Wednesday, July 20, 2011

Who'd be a traveller in China?

Well, it seems I would.  

Or will be, anyway. It's not exactly of my own volition; but ties of amity dictate.


I'm going to be heading out of Beijing at least twice, maybe thrice, in the next few weeks.

Darn, it's getting difficult to do, though.

Beijing has recently - alone amongst China's cities, it would seem - made it impossible for foreigners to purchase train tickets from neighbourhood agencies (it never has been possible to book them online, and probably won't be for a good long while yet; but the numerous kiosk arrangements dotted across the city made buying rail tickets a relatively painless process in the past). Having to go to a railway station to buy one, where there are almost always insane queues, is just a little bit too much mafan - even if the savings over a flight are substantial (and they're often not that significant these days).

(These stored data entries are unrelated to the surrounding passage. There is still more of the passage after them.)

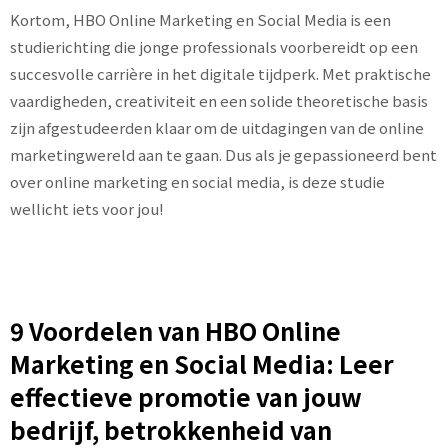
Kortom, HBO Online Marketing en Social Media is een
studierichting die jonge professionals voorbereidt op een
succesvolle carrière in het digitale tijdperk. Met praktische
vaardigheden, creativiteit en een solide theoretische basis
zijn afgestudeerden klaar om de uitdagingen van de online
marketingwereld aan te gaan. Dus als je gepassioneerd bent
over online marketing en social media, is deze studie
wellicht iets voor jou!
9 Voordelen van HBO Online
Marketing en Social Media: Leer
effectieve promotie van jouw
bedrijf, betrokkenheid van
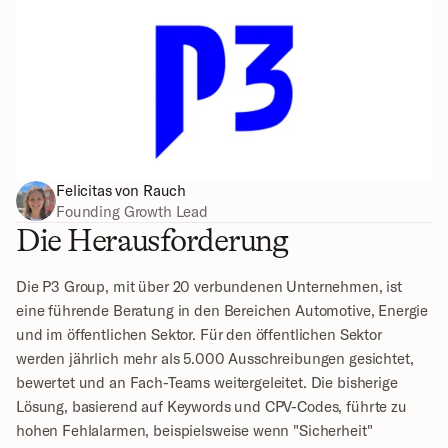
Felicitas von Rauch
Founding Growth Lead
Die Herausforderung
Die P3 Group, mit über 20 verbundenen Unternehmen, ist 
eine führende Beratung in den Bereichen Automotive, Energie 
und im öffentlichen Sektor. Für den öffentlichen Sektor 
werden jährlich mehr als 5.000 Ausschreibungen gesichtet, 
bewertet und an Fach-Teams weitergeleitet. Die bisherige 
Lösung, basierend auf Keywords und CPV-Codes, führte zu 
hohen Fehlalarmen, beispielsweise wenn "Sicherheit" 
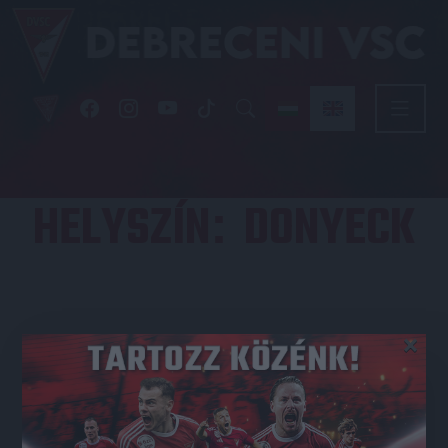
HELYSZÍN
DONYECK
:
×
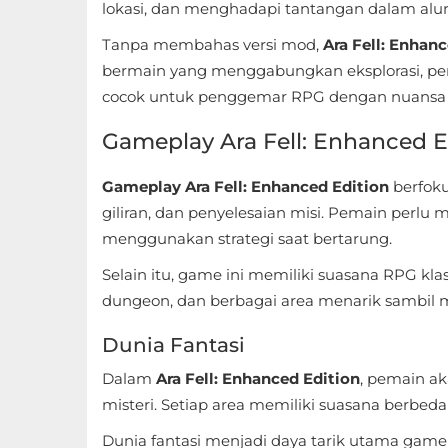
lokasi, dan menghadapi tantangan dalam alur 
Sandbox
Tanpa membahas versi mod,
Ara Fell: Enhanc
Shooting
bermain yang menggabungkan eksplorasi, pe
cocok untuk penggemar RPG dengan nuansa pi
Simulation
Gameplay Ara Fell: Enhanced E
Sports
Gameplay Ara Fell: Enhanced Edition
berfoku
Standalone
giliran, dan penyelesaian misi. Pemain perl
menggunakan strategi saat bertarung.
Story-
Driven
Selain itu, game ini memiliki suasana RPG kla
dungeon, dan berbagai area menarik sambil 
Strategi
Dunia Fantasi
Trivia
Dalam
Ara Fell: Enhanced Edition
, pemain ak
misteri. Setiap area memiliki suasana berbed
Word
Dunia fantasi menjadi daya tarik utama game i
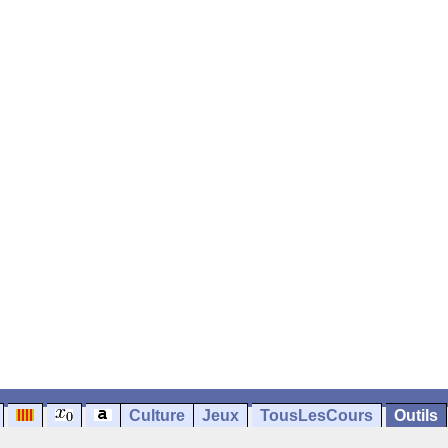
Culture
Jeux
TousLesCours
Outils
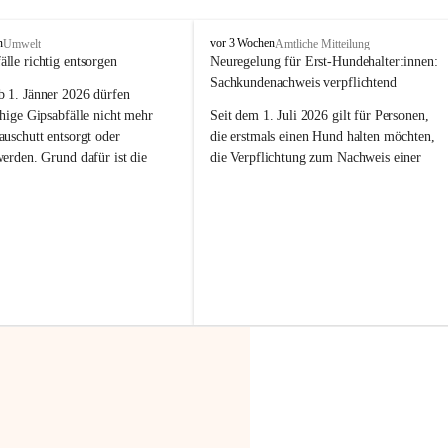
F
n
vor 3 Wochen
Umwelt
Amtliche Mitteilung
r
älle richtig entsorgen
Neuregelung für Erst-Hundehalter:innen: 
a
Sachkundenachweis verpflichtend
b 
1. Jänner 2026
 dürfen 
x
e
hige Gipsabfälle nicht mehr 
Seit dem 1. Juli 2026 gilt für Personen, 
r
uschutt entsorgt oder 
die erstmals einen Hund halten möchten, 
n
werden
. Grund dafür ist die 
die Verpflichtung zum Nachweis einer 
linggips-Verordnung
, die eine 
entsprechenden Sachkunde. Ziel ist es, 
Sammlung und das Recycling 
Hundebesitzer:innen bestmöglich auf die 
ällen vorschreibt.
Haltung und Verantwortung im Umgang 
mit ihrem Tier vorzubereiten.
 Haushalte wird diese 
or allem dann relevant, wenn 
Der Sachkundenachweis besteht aus zwei 
gs- oder Umbauarbeiten
 an 
Teilen:
Wohnung durchgeführt werden. 
🐾 
Theoriekurs
ände, Gipskartonplatten oder 
aus neu verbauten Gipsplatten 
Mindestens 4 Unterrichtseinheiten 
ftig 
getrennt gesammelt und 
à 60 Minuten
rden.
Muss vor der Anschaffung bzw. 
Aufnahme eines Hundes absolviert 
t sammeln:
werden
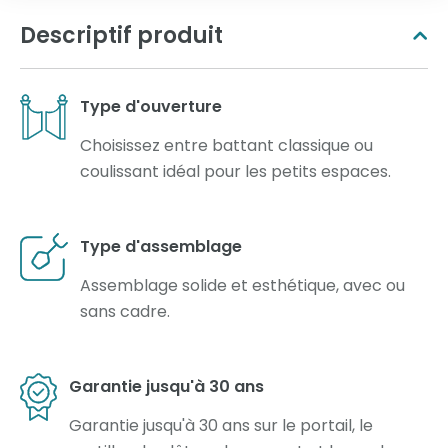
Descriptif produit
Type d'ouverture
Choisissez entre battant classique ou
coulissant idéal pour les petits espaces.
Type d'assemblage
Assemblage solide et esthétique, avec ou
sans cadre.
Garantie jusqu'à 30 ans
Garantie jusqu'à 30 ans sur le portail, le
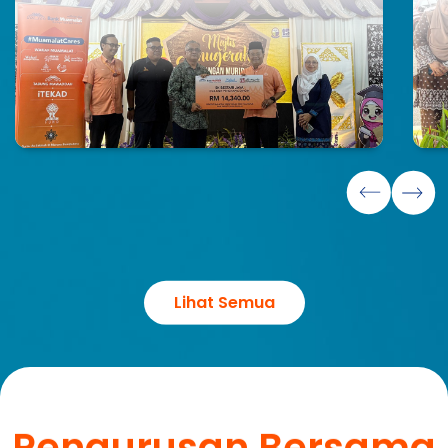
Lihat Semua
Pengurusan Bersama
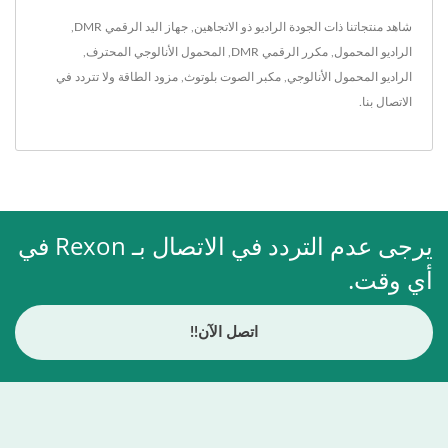
شاهد منتجاتنا ذات الجودة
الراديو ذو الاتجاهين
,
جهاز اليد الرقمي DMR
,
الراديو المحمول
,
مكرر الرقمي DMR
,
المحمول الأنالوجي المحترف
,
الراديو المحمول الأنالوجي
,
مكبر الصوت بلوتوث
,
مزود الطاقة
ولا تتردد في
الاتصال بنا
.
يرجى عدم التردد في الاتصال بـ Rexon في
أي وقت.
اتصل الآن!!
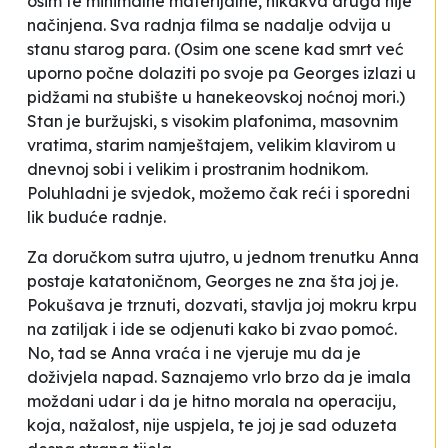
osim te minimalne materijalne, nikakva druga nije
načinjena. Sva radnja filma se nadalje odvija u
stanu starog para. (Osim one scene kad smrt već
uporno počne dolaziti po svoje pa Georges izlazi u
pidžami na stubište u hanekeovskoj noćnoj mori.)
Stan je buržujski, s visokim plafonima, masovnim
vratima, starim namještajem, velikim klavirom u
dnevnoj sobi i velikim i prostranim hodnikom.
Poluhladni je svjedok, možemo čak reći i sporedni
lik buduće radnje.
Za doručkom sutra ujutro, u jednom trenutku Anna
postaje katatoničnom, Georges ne zna šta joj je.
Pokušava je trznuti, dozvati, stavlja joj mokru krpu
na zatiljak i ide se odjenuti kako bi zvao pomoć.
No, tad se Anna vraća i ne vjeruje mu da je
doživjela napad. Saznajemo vrlo brzo da je imala
moždani udar i da je hitno morala na operaciju,
koja, nažalost, nije uspjela, te joj je sad oduzeta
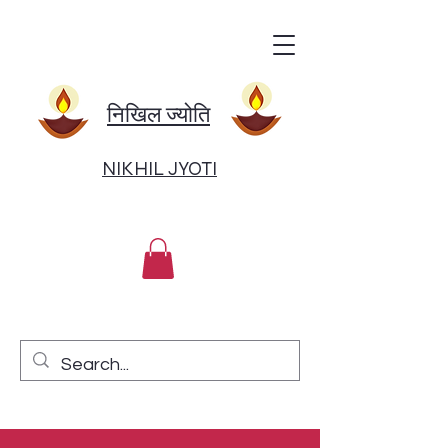
निखिल ज्योति
NIKHIL JYOTI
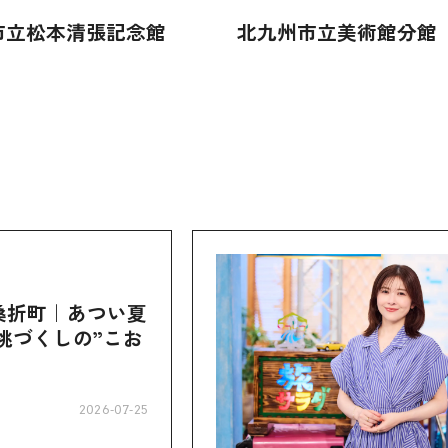
市立松本清張記念館
北九州市立美術館分館
桑折町｜あつい夏
桃づくしの”こお
2026-07-25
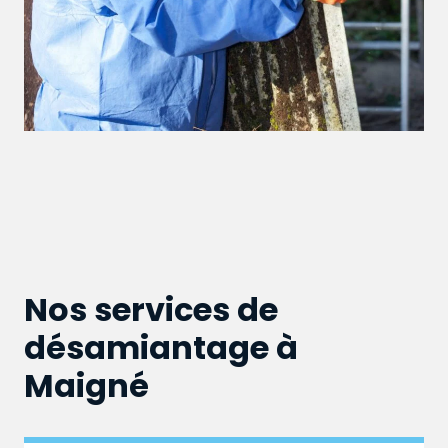
Nos services de
désamiantage à
Maigné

So, I think I'm going to have to fly.

And I discover that China's airports are gamely maintaining their long-time dismal record for poor punctuality: just yesterday, it was announced that around 25% of internal flights last year were officially 'delayed'. It's the same every year (well, in 2007, Beijing Capital Airport managed less than 33% on time departures, making it a close second to the chaotic Brasilia airport in Forbes' 'World's Worst' ranking). Extreme weather is usually cited as the main culprit.  Extreme pollution is more like it.  Well, that, and the fact that ALL of China's airspace is controlled by the military, and they arbitrarily shut down passenger routes at no notice.... just to prove that they can, I suppose.

And I suspect that headline figure of 25% might be severely under-representing the problem. I haven't been able to find any online definitions of 'delay', but I should think that, for most countries, the threshold is not going to be more than an hour, perhaps only 20 or 30 minutes.  In China, I can well imagine that it might be 2 or 3 hours, or even longer; half a day, a day, even longer.

I also note that nothing is said in that article (from the English edition of government mouthpiece, The People's Daily) about the percentage of flights that are 'cancelled' entirely. As I see it, that presents two rather troubling possibilities (probabilities!): a) flights are never deemed to be 'cancelled' in the glorious People's Republic of China, they are merely indefinitely 'delayed'; or b) 'cancelled' flights are not counted among the 'delayed' flights, and thus the actual total of 'delayed and/or cancelled flights' may be much higher.

Really. I used to work with a statistics bureau: this is how statistics are massaged here - terms of reference are not properly defined, sources are never checked, slapdash methodology is the norm, and nothing is ever challenged. Official figures about anything in this country are, at best, deeply inaccurate, at worst, largely fabricated, and, as a result, almost invariably quite meaningless.


Encountering at least one delay of an hour or five is almost inevitable if you fly four times in a couple of weeks. That sort of thing you learn to take in your stride, with a weary smile. I'll be GRATEFUL if I don't suffer another day-long hold-up like my horrendous experience in Hangzhou a few years back....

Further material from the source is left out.